* [Problem details] Give back only the lines in the records below from the one with "You are a GUI" to the one with "[button] (1199, 17)", both inclusive, word for word.

Items from a data source
-- -- --
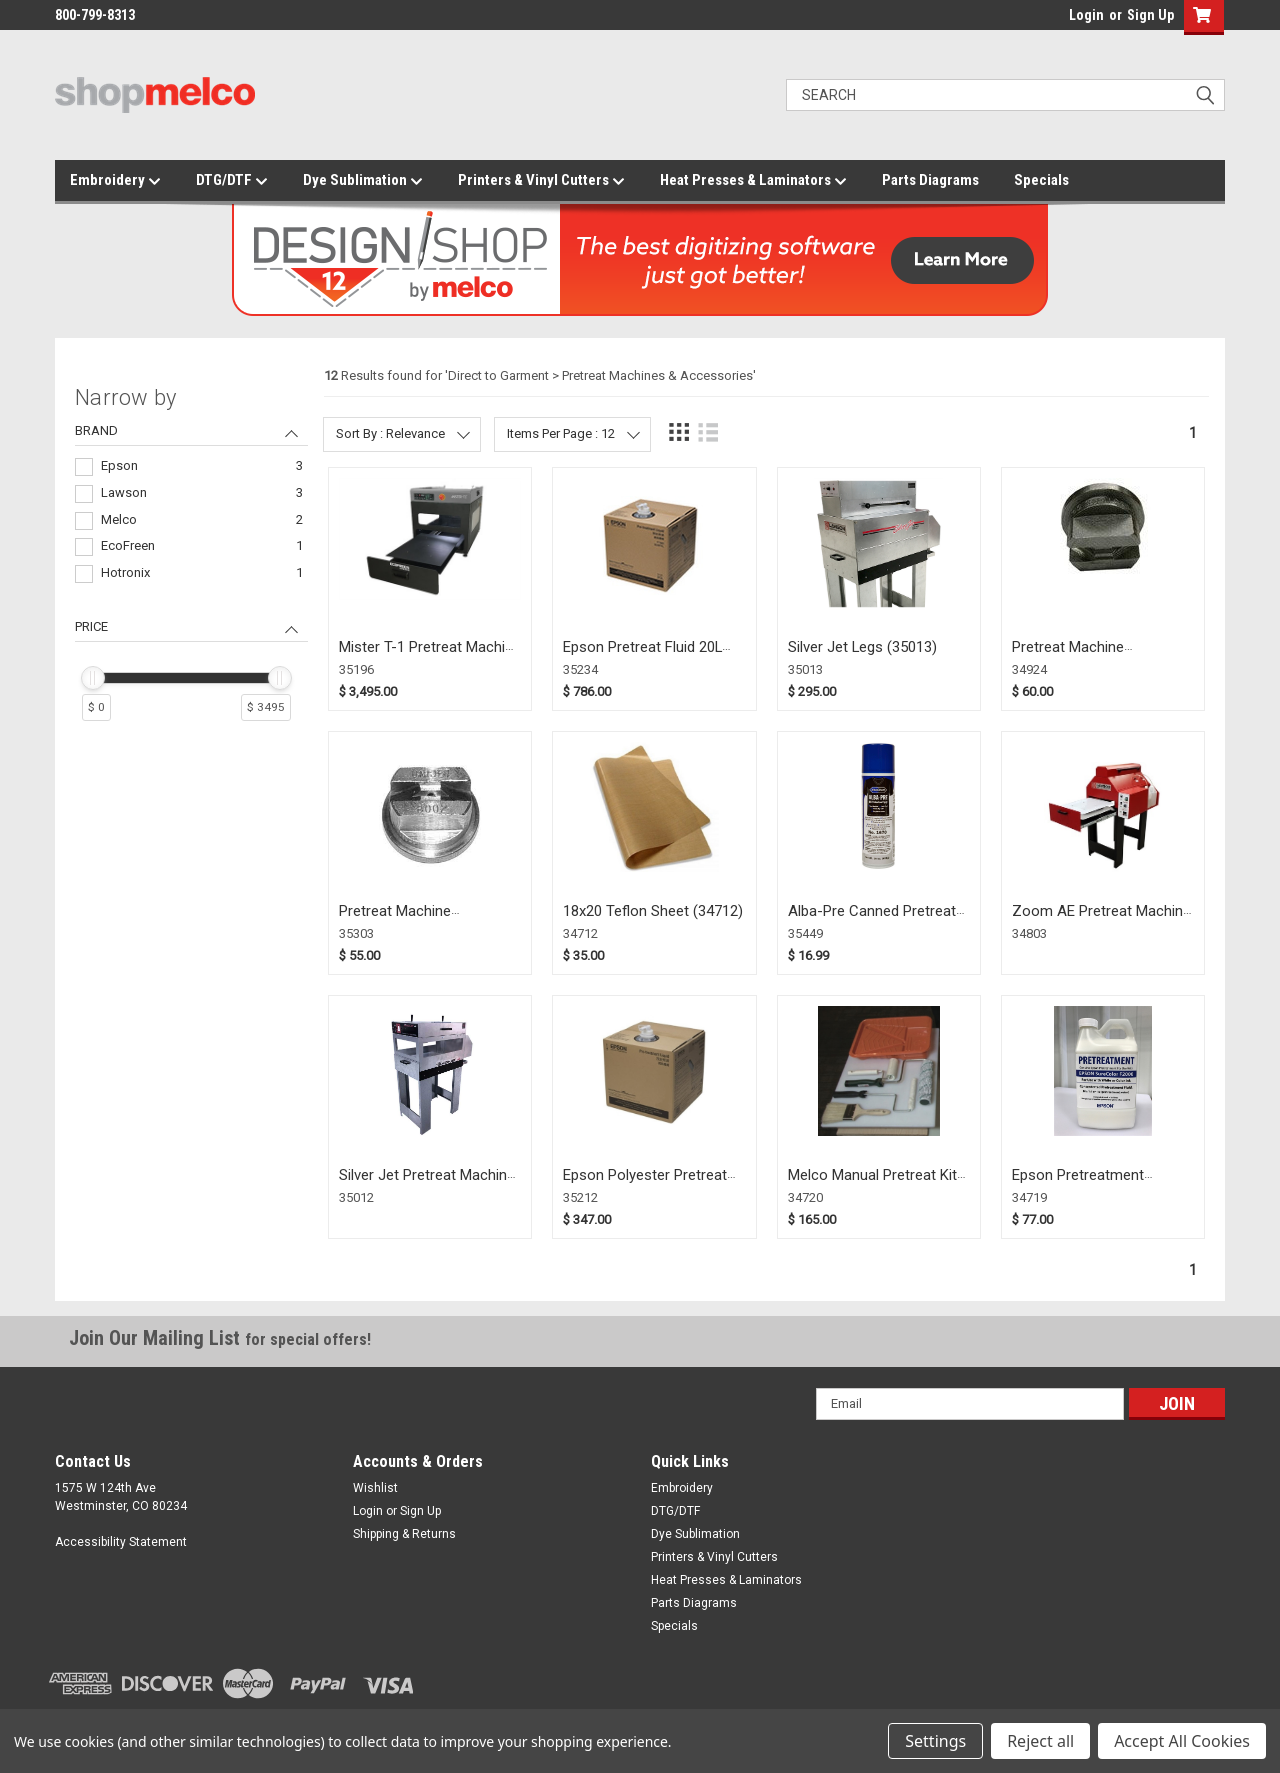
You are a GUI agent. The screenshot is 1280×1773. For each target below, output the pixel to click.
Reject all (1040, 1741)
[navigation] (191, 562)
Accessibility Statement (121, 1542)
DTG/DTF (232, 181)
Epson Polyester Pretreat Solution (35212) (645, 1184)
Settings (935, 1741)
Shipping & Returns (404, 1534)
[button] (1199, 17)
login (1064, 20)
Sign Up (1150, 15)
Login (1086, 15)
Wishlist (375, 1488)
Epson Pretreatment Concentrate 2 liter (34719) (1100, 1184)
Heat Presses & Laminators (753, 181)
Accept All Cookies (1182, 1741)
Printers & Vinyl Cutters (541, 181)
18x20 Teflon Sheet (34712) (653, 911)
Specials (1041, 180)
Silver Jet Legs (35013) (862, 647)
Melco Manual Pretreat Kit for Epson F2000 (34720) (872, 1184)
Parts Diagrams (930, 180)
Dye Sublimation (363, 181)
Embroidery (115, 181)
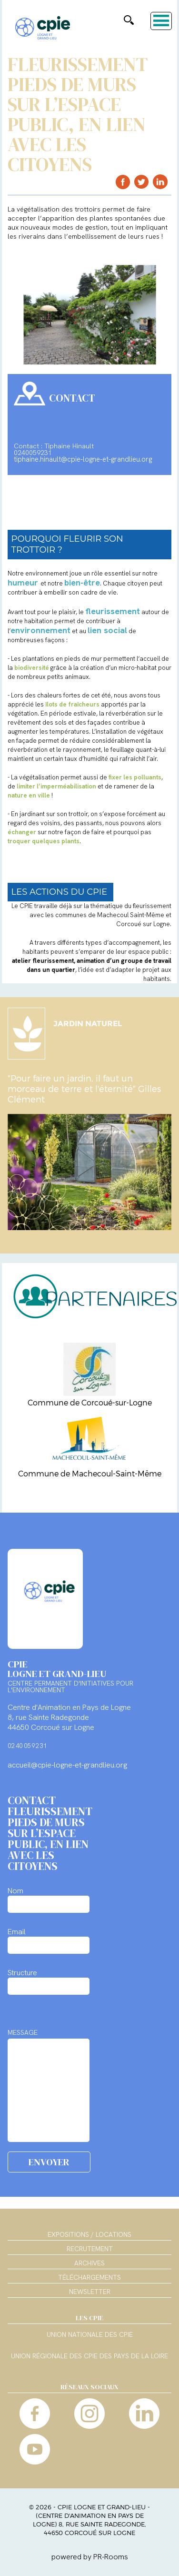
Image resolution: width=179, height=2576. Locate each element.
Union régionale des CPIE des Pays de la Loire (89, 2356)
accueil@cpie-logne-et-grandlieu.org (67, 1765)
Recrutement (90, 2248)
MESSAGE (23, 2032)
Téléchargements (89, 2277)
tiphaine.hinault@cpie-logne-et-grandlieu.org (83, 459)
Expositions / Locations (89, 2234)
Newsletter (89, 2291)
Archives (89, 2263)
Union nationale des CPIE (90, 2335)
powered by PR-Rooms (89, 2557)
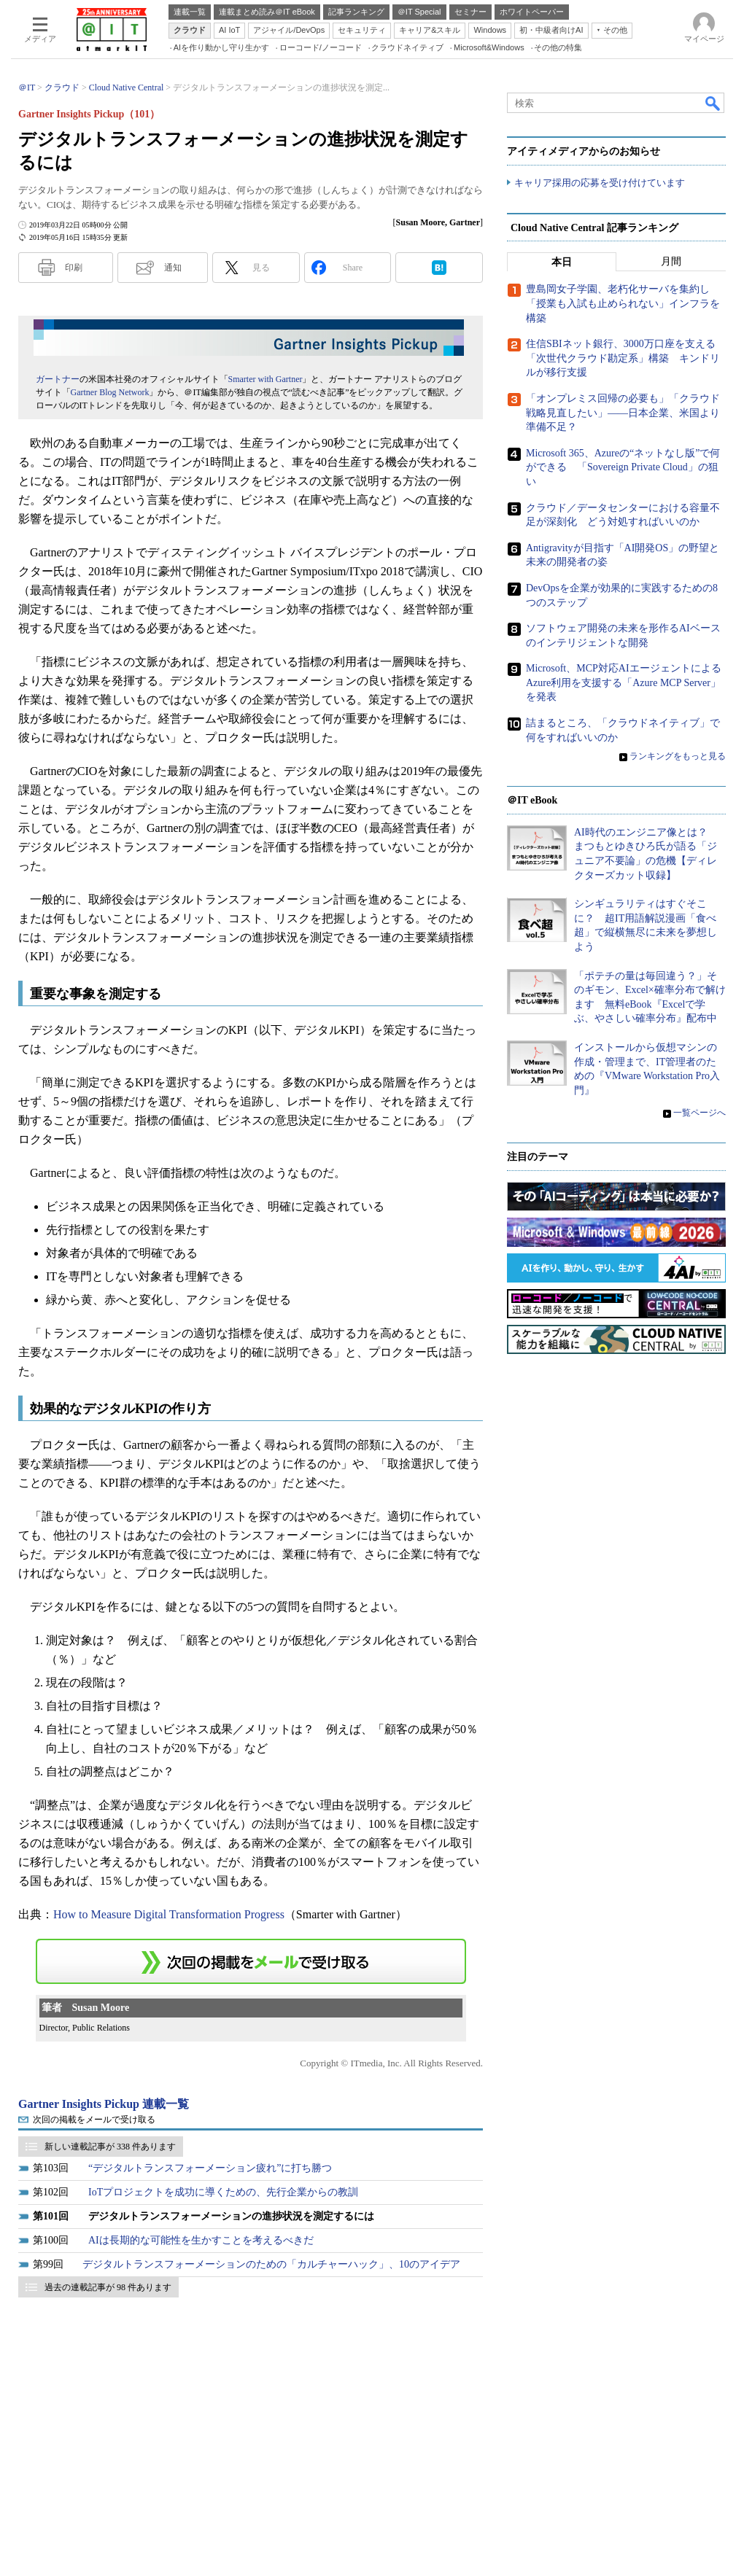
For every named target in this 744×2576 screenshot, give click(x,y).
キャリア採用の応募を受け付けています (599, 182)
-- -- --
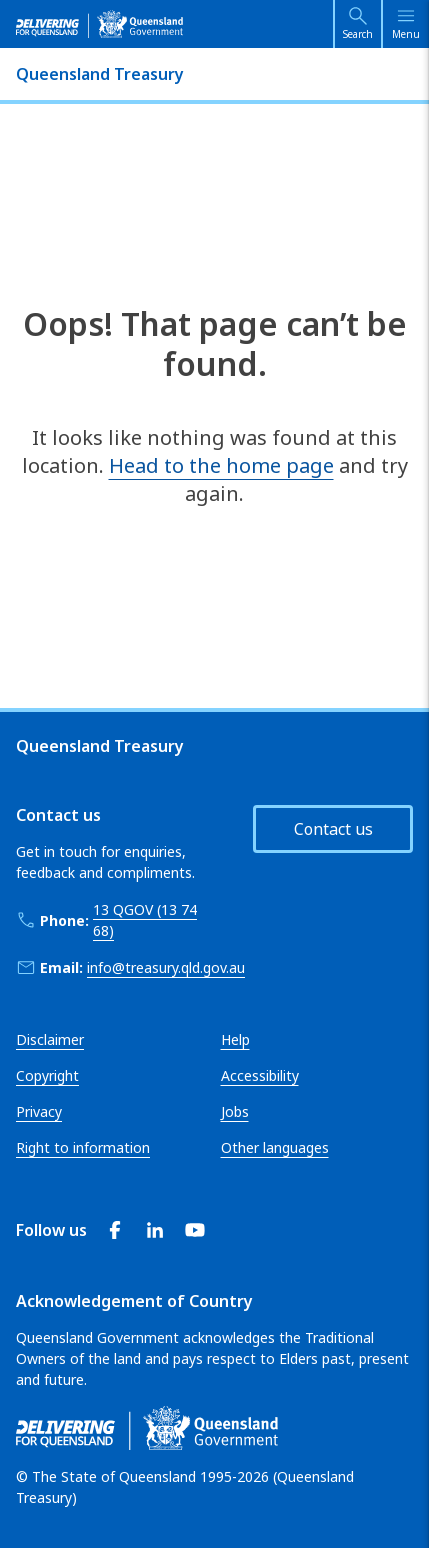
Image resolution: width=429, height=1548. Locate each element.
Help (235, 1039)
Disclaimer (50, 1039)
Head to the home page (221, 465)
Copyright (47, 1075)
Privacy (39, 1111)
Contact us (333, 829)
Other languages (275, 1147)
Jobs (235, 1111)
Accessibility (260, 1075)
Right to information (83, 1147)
-- -- --
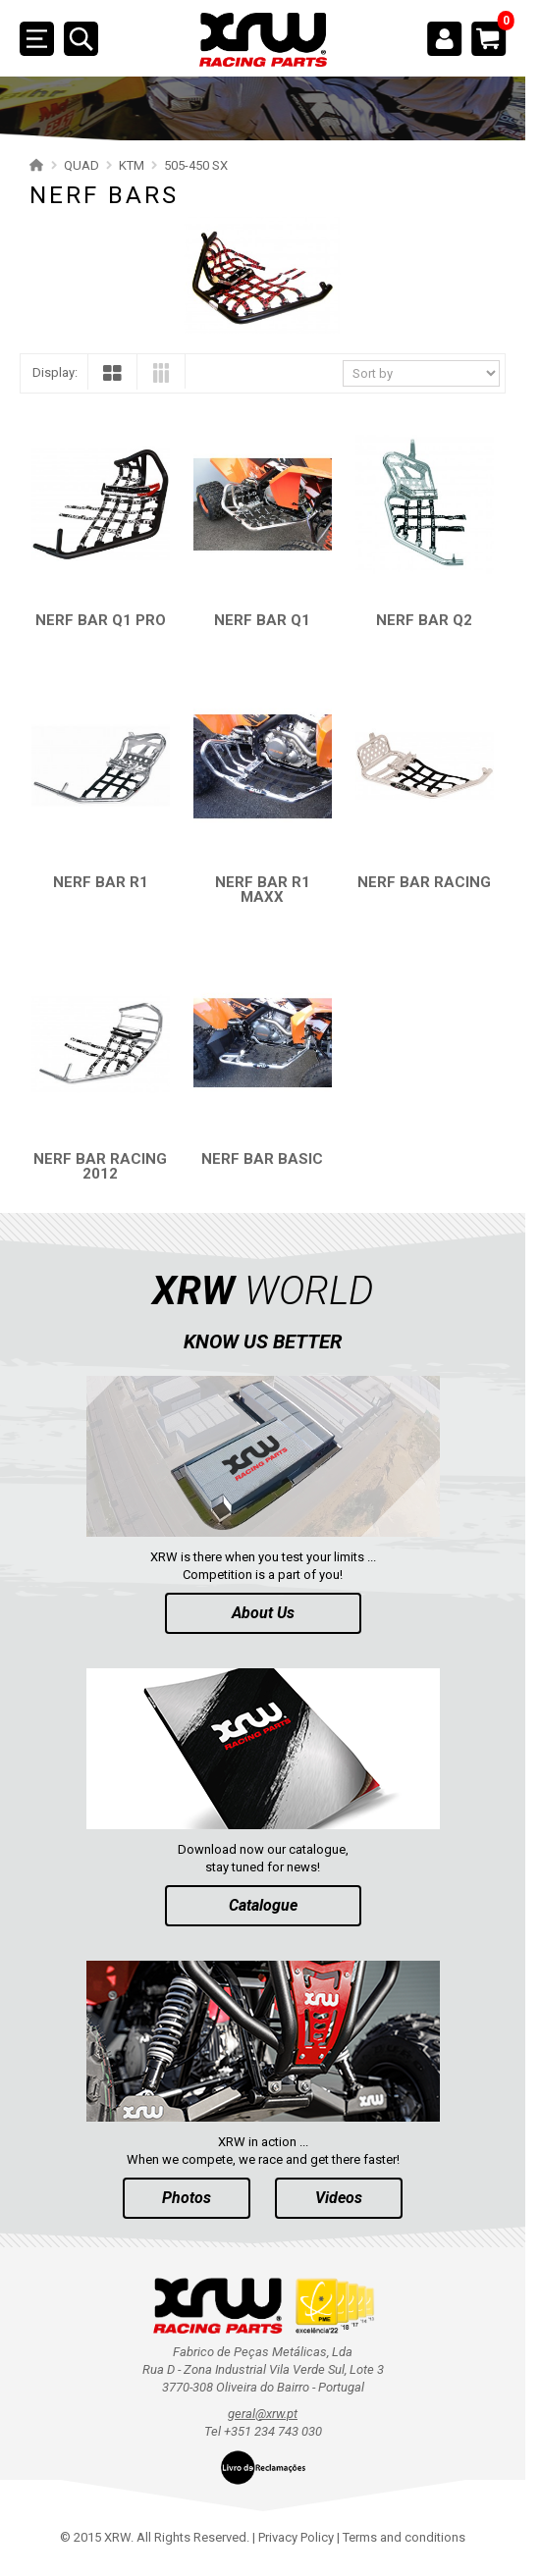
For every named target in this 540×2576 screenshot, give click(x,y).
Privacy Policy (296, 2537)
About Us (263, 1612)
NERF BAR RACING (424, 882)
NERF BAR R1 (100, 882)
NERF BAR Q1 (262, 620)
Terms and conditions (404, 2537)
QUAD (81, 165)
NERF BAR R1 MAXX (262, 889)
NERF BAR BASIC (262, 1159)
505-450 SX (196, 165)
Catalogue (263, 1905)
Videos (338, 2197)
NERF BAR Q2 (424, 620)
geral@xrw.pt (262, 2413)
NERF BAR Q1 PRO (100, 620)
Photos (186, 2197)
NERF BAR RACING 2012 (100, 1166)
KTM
-- -- --
* [Your response]
You are a GUI agent. The screenshot is 1280×1773. For each target below, output the pixel to click.
Reject all (1040, 1741)
[navigation] (191, 562)
Accessibility Statement (121, 1542)
DTG/DTF (232, 181)
Epson Polyester Pretreat Solution (35212) (645, 1184)
Settings (935, 1741)
Shipping & Returns (404, 1534)
[button] (1199, 17)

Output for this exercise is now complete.